Rep. Ruth Buffalo is a Democrat from Fargo who serves in the North Dakota State Assembly. Despite being not even halfway through her first term in office, with just a few relatively modest legislative accomplishments under her belt, left wing activists in the state have sought to elevate her into some sort of a political star.

Which I understand. Democrats just haven’t elected many people to public office in North Dakota, and those few who do hold office tend to adopt a relatively moderate stance as compared to their political party’s left wing base.

If you’re a hard left progressive looking for a North Dakota politician to idolize, the pickings are pretty slim.

That’s why, I suppose, when I criticized Rep. Buffalo for refusing to answer questions about what sort of remuneration she may have received for speaking at a star-studded event hosted in Tennessee by a left wing group active in North Dakota politics I got a wave of criticism.

Buffalo is the North Dakota left’s darling, and how dare anyone suggest she have to answer the sort of routine inquiries any politician might get from a member of the news media?

What’s remarkable is how sustained that anger has been. For example, in the Fargo Forum today is a letter from a man named Barry Nelson who says a white man like me has no right to question someone like Buffalo (or Congresswoman Ilhan Omar of Minnesota, for that matter):

Well, as one privileged, white male to another, I have one word of advice: stand down…and listen. We have no standing in this debate. We have no standing to cast accusations upon those whose life experiences reflect the many historical injustices perpetrated by us. Injustices that tragically are ongoing.

Speak away, Rep. Omar; speak your own truth to power, Rep. Ruth Buffalo. And to the likes of Chris Berg and Rob Port: Back off. You have no standing here.
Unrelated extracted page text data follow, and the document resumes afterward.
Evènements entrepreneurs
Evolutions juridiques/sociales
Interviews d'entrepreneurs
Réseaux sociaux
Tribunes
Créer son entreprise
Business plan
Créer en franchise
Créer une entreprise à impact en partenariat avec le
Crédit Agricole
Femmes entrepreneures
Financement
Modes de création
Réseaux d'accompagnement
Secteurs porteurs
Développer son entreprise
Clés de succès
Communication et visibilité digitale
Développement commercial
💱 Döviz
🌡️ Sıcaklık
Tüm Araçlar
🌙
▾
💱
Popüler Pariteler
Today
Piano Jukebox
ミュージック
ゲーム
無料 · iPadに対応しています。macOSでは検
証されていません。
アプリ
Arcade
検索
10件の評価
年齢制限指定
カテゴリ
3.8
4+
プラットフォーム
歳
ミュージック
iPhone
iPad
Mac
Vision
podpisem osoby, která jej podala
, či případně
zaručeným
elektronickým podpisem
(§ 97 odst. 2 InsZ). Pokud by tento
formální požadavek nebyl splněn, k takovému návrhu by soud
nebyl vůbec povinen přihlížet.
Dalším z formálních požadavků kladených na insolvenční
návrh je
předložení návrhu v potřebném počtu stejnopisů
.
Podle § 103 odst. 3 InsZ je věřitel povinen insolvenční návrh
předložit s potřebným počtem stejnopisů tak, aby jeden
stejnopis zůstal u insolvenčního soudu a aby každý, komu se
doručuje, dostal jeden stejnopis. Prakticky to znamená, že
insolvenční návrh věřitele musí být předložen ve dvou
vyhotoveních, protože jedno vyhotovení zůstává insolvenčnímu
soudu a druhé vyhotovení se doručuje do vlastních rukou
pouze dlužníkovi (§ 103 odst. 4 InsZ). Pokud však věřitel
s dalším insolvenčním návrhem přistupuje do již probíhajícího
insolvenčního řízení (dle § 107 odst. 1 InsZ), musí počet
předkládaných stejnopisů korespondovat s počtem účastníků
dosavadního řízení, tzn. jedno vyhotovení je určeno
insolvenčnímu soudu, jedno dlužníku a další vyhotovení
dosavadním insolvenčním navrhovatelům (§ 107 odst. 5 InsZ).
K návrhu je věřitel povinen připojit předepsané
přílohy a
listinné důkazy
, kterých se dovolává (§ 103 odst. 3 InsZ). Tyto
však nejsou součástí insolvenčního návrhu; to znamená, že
This is remarkably stupid.

It’s insulting to the women Mr. Nelson supposes he’s supporting. Are they babes in the wood in need of protection from the sort of scrutiny and criticism politicians of all races and genders receive? Is Rep. Buffalo, specifically, so weak of character she can’t be accountable for her actions as an elected leader?

Maybe she is. She certainly isn’t willing to take my questions, fleeing before them into the comfortable and credulous arms of local left wing media, a turn of events which suggests she may not be fit to hold elected office in the first place.
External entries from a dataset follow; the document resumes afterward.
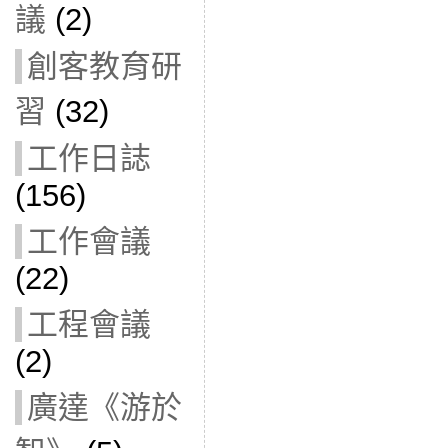
議
(2)
創客教育研
習
(32)
工作日誌
(156)
工作會議
(22)
工程會議
(2)
廣達《游於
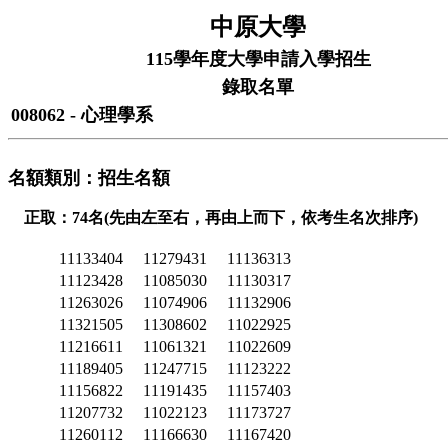
中原大學
115學年度大學申請入學招生
錄取名單
008062 - 心理學系
名額類別：招生名額
正取：74名(先由左至右，再由上而下，依考生名次排序)
11133404
11279431
11136313
11123428
11085030
11130317
11263026
11074906
11132906
11321505
11308602
11022925
11216611
11061321
11022609
11189405
11247715
11123222
11156822
11191435
11157403
11207732
11022123
11173727
11260112
11166630
11167420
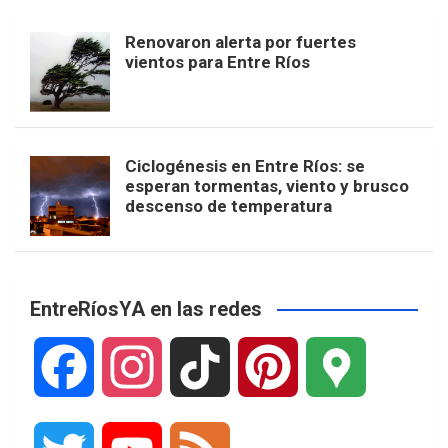
Renovaron alerta por fuertes
vientos para Entre Ríos
Ciclogénesis en Entre Ríos: se
esperan tormentas, viento y brusco
descenso de temperatura
EntreRíosYA en las redes
F
I
T
P
G
a
n
i
i
o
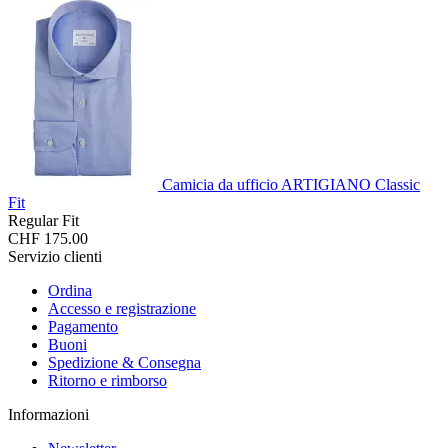
Camicia da ufficio ARTIGIANO Classic
Fit
Regular Fit
CHF 175.00
Servizio clienti
Ordina
Accesso e registrazione
Pagamento
Buoni
Spedizione & Consegna
Ritorno e rimborso
Informazioni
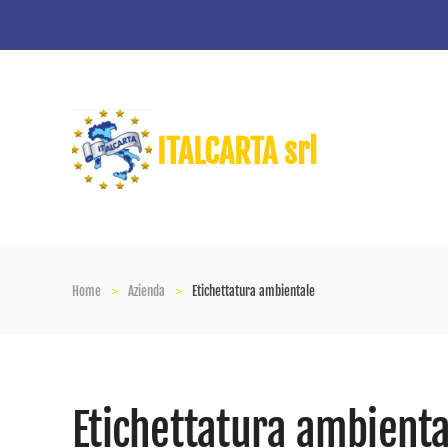
Skip to main content
ITALCARTA srl
Home
Azienda
Etichettatura ambientale
Etichettatura ambienta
But none of this has anything to do with Rep. Buffalo’s skin color or gender.

Buffalo chose to travel to a left wing event in Tennessee. Via email I politely asked some pertinent and appropriate questions about what the fiscal relationship was between herself and the group putting on the event. She refused to respond to me, instead complaining about the questions to a sympathetic left wing writer who was unlikely to ask her any tough questions.

It doesn’t matter that Buffalo is a woman. Or that she’s a Native American. Or that she’s a left wing Democrat, and a member of the Democratic Socialists.
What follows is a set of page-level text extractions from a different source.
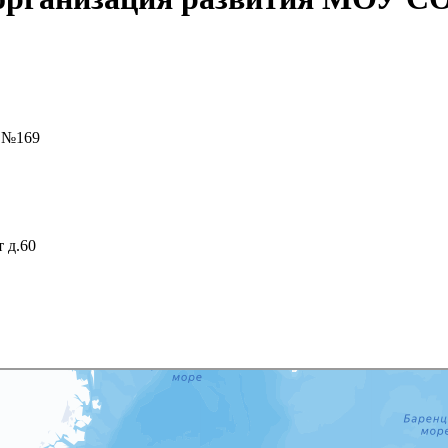
 №169
т д.60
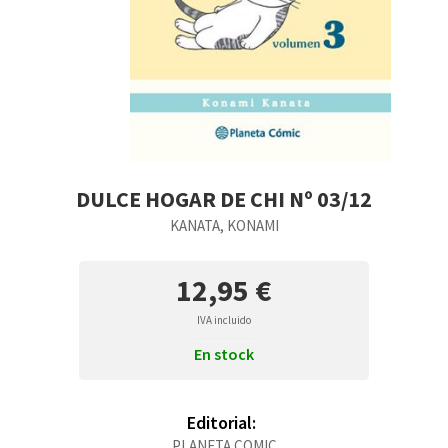
DULCE HOGAR DE CHI Nº 03/12
KANATA, KONAMI
12,95 €
IVA incluido
En stock
Editorial:
PLANETA COMIC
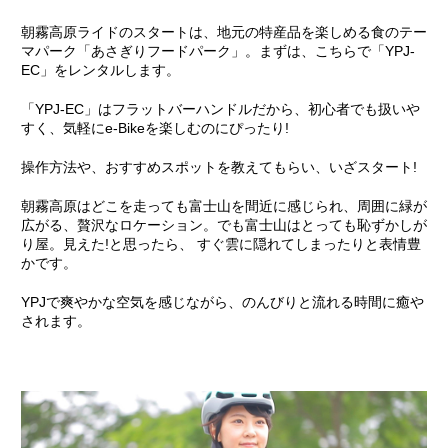
朝霧高原ライドのスタートは、地元の特産品を楽しめる食のテー
マパーク「あさぎりフードパーク」。まずは、こちらで「YPJ-
EC」をレンタルします。
「YPJ-EC」はフラットバーハンドルだから、初心者でも扱いや
すく、気軽にe-Bikeを楽しむのにぴったり!
操作方法や、おすすめスポットを教えてもらい、いざスタート!
朝霧高原はどこを走っても富士山を間近に感じられ、周囲に緑が
広がる、贅沢なロケーション。でも富士山はとっても恥ずかしが
り屋。見えた!と思ったら、 すぐ雲に隠れてしまったりと表情豊
かです。
YPJで爽やかな空気を感じながら、のんびりと流れる時間に癒や
されます。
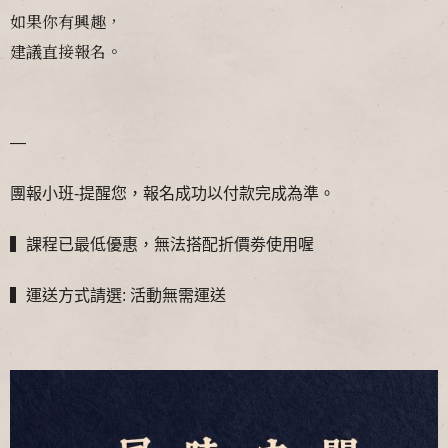
如果你有興趣，
建議直接報名。
—
團報小班-提醒您，報名成功以付款完成為準。
▍課程已最低優惠，無法搭配折價劵使用喔
▍運送方式請選: 活動無需運送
She’s a politician. She holds elected office. She should be accountable.

What’s troubling is how many people, like Nelson, seem to think that politicians like Buffalo are somehow beyond criticism and accountability because of her skin color and gender.

How about anyone, of any skin color or gender, can question any politician they want? Because public servants serve the public. All members of the public.

I would never tell Rep. Buffalo that she couldn’t question certain people, or couldn’t speak out on certain issues, because of her race or gender.

I just wish Buffalo and her supporters felt the same way.